ここでは、それぞれに異なった素材や材料を使用することもあり、使用する道具も様々で
あったので机間支援に注力した。
(5)組み合わせ
組み合わせでは、粘土スケッチで制作した「道具」と「場面」を組み合わせ、自分の主
題にあった作品を完成させた。さらに、より作品を効果的に見せるために、作品を鑑賞す
る視点を決定させ相互鑑賞を行った。組み合わせのポイントとして、「場面」への「道具」
の配置の工夫をした。
異なる3つのパターンを提示し、
「配置の違い」によって印象が変わることや、
「見る方向」、
「見る高さ」によって印象が変わることを理解した。
ア、配置の違い
イ、見る方向
ウ、見る高さ
(6)相互鑑賞
相互鑑賞の中では、他者による多様な見方を体験させ、視点を変えることで、作品全体
の雰囲気が変化することをポイントにおいた。
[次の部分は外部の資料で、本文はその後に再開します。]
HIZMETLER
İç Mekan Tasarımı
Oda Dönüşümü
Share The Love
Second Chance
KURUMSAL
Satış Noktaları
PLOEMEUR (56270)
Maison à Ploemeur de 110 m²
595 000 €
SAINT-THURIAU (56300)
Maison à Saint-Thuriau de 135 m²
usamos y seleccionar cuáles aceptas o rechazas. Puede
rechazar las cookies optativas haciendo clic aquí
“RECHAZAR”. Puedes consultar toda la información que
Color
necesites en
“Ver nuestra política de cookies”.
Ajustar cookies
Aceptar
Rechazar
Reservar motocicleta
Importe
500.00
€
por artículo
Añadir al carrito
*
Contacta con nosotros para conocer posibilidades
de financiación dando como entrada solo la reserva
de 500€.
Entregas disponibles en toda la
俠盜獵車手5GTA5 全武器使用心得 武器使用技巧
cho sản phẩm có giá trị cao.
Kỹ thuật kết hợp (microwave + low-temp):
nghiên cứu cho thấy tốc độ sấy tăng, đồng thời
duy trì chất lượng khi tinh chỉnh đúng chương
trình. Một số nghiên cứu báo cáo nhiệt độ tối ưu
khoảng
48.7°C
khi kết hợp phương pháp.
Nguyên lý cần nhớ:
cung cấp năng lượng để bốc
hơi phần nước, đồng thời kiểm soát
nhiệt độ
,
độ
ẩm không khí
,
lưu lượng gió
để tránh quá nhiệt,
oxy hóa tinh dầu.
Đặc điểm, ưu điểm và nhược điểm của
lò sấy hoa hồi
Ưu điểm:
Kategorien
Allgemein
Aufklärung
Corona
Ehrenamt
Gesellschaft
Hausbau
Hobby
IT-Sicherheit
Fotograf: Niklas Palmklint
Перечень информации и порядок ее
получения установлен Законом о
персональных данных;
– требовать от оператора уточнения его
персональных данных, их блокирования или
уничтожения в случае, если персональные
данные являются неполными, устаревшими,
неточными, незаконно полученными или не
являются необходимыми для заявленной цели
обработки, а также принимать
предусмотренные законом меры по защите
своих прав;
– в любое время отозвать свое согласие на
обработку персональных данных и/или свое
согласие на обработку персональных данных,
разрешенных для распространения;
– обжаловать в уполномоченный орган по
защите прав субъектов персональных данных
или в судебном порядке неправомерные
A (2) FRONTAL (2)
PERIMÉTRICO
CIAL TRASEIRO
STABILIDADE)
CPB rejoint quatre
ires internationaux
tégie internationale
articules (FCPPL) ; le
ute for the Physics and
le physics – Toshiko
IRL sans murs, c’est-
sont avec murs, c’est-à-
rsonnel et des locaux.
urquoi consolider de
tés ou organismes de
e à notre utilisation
また、鑑賞を4人の小グループで行い、グ
ループ内で鑑賞した感想を付せん紙に記入し、お互いに交換することで、気が付かなかっ
た自分の作品のよさを発見することができ、制作した満足感を味わうことができた。
また、全体発表では、
「道具について」、
「場面について」、
「組み合わせについて」、
「主題の
設定について」の4点に視点を定め、一人の発表者に対してそれぞれの視点のコメントを
記入し発表者に伝え、鑑賞をさらに深めることができた。
<セレクト学習>
(7)制作のまとめ
制作のまとめでは、
「主題の決定」から「相互鑑賞」に至るまでの振り返りをし、作品の
完成度を高めたいという生徒は補充を行い、他の生徒は発展学習として、制作の過程を1
つにまとめ、もう1つの作品を制作した。それぞれに補充・発展学習を行い、授業のポイ
ントを再確認させるとともに、自分の主題に対する深まりをもたせられた。
4
成果と課題
○研究を通して
スタート学習・ステップアップ学習・セレクト学習の 3 つの学習段階や、学習指導要領
にある学習内容を、スモールステップを生かした指導を行うことで、生徒がどの場面でつ
まずきを感じているのかが把握でき、それぞれの生徒の実態に合わせた指導を行うことが
できた。また、つまずきが解消することによって、美術に対する意欲や関心が高まる。意
欲や関心が高まると、課題意識をもって制作に取り組むようになり、作品の完成度も高ま
るので、自分の作品に自信をもてる生徒が増えてきた。この循環が、美術を愛好する心情
につながるといえる。
成果
・スモールステップを生かした学習内容が、生徒のつまずきを把握することができる。
・スモールステップを生かした学習内容が、分かる・楽しい美術科授業につながる。
・生徒が楽しいと感じるのは、描ける喜びを味わったときである。
・生徒ひとりひとりの褒めるポイントを探すことが、ひとりひとりを伸ばすポイントであ
る。
・分かる・楽しい美術科授業は、教師側も楽しい。
・教師の挑戦する姿で、生徒も挑戦しようとする態度が養われる。
課題
*スモールステップが、スモールストップになりがちな生徒に対しての支援の方法。
*作業時間が賞味 35 分~40 分であり、生徒一人一人の個別支援の機会が限られている。